For your equity investments you could consider investing in an index mutual fund or an exchange traded fund (ETF). An index fund is one that invests in stocks of an underlying index in the same proportion as stipulated by the index. It is, therefore, expected to provide returns very similar to that of the underlying index. For example, if you invest in a Sensex index fund and the Sensex moves from 10,000 to 12000, then your investment of Rs 100 is expected to grow to Rs 120. An ETF is very similar to an index fund except that it is traded on the stock market and therefore has to be purchased through a stock broker or an online brokerage account. A small brokerage of about 0.5-0.75 per cent will be charged by the broker on this purchase.
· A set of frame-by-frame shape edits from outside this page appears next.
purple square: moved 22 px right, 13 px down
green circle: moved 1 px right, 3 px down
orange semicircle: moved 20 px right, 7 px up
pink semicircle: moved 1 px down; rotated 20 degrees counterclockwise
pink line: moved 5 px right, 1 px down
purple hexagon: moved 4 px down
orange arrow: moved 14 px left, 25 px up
I suggest that you could invest the Rs 60,000 in an ETF such as Nifty BeES which is expected to replicate the returns of the Nifty Index. For the Rs 5,000-6,000 per month, you could start a monthly SIP with an index fund such as Franklin Templeton Index Fund-Sensex plan.
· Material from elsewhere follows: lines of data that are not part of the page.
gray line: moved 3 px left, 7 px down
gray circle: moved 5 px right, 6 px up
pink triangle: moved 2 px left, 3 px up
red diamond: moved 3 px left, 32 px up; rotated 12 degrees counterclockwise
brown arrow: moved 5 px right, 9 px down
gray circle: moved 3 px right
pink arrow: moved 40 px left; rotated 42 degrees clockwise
I want to invest in mutual funds but dont know how or where. Please help.
Ravi Chandran, Chennai
Before investing in mutual funds you should be aware of the various types of mutual funds. Broadly speaking, mutual funds can be divided into three categories: equity funds, debt funds and balanced funds.
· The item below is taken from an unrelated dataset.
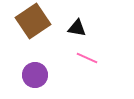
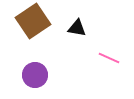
pink line: moved 22 px right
As the name implies, equity funds are those that invest in stocks of companies listed on the stock exchange. As prices of these stocks rise the net asset value (NAV) of the mutual fund also rises.
This translates into an increase in the value of your investment. Similarly, a fall in stock prices will cause a drop in the value of your investments.
Debt funds are those that invest in bonds, debentures etc issued by the government or by corporates. Typically the value of these funds is linked to the rise and fall in interest rates. As interest rates rise the value of your investment will fall and vice versa. There are a number of funds in this category such as liquid funds (used for keeping money for a short duration), gilt funds (those that invest predominantly in government securities), bond funds (invest most of their capital in corporate bonds), etc.
Finally, there are balanced funds that invest a certain percentage in equities and the rest in bonds. In simplified terms, they can be viewed as a combination of an equity and debt fund.
Depending upon your risk appetite, investment horizon and financial goals, a suitable mutual fund can be chosen by you. I would suggest you visit a professional such as a Certified Financial Planner who will guide you in this regard. A list of practicing Certified Financial Planners in your area is available at the Financial Planning Standards Board of India website www.fpsb.co.in.
Suppose the Sensex rises to 18,000 in another two years, will my investments in mutual funds done at 9,000 get doubled Am I making a mistake by not investing in stocks directly and opting for mutual funds instead
U Date, Mumbai
If you are using a low-cost index mutual fund that tracks the BSE Sensex, then it is expected that your investments made when the Sensex was at 9,000 will be very close to double once it touches 18,000. However, in case of other non-index equity funds the investment amount may go higher or lower depending upon whether the mutual fund does better or worse than the Sensex.
Investing in stocks directly takes a lot of knowledge and time. Therefore, unless one possesses the requisite expertise in the field it is better to use a diversified mutual fund or a low-cost index fund to benefit from stock market investing.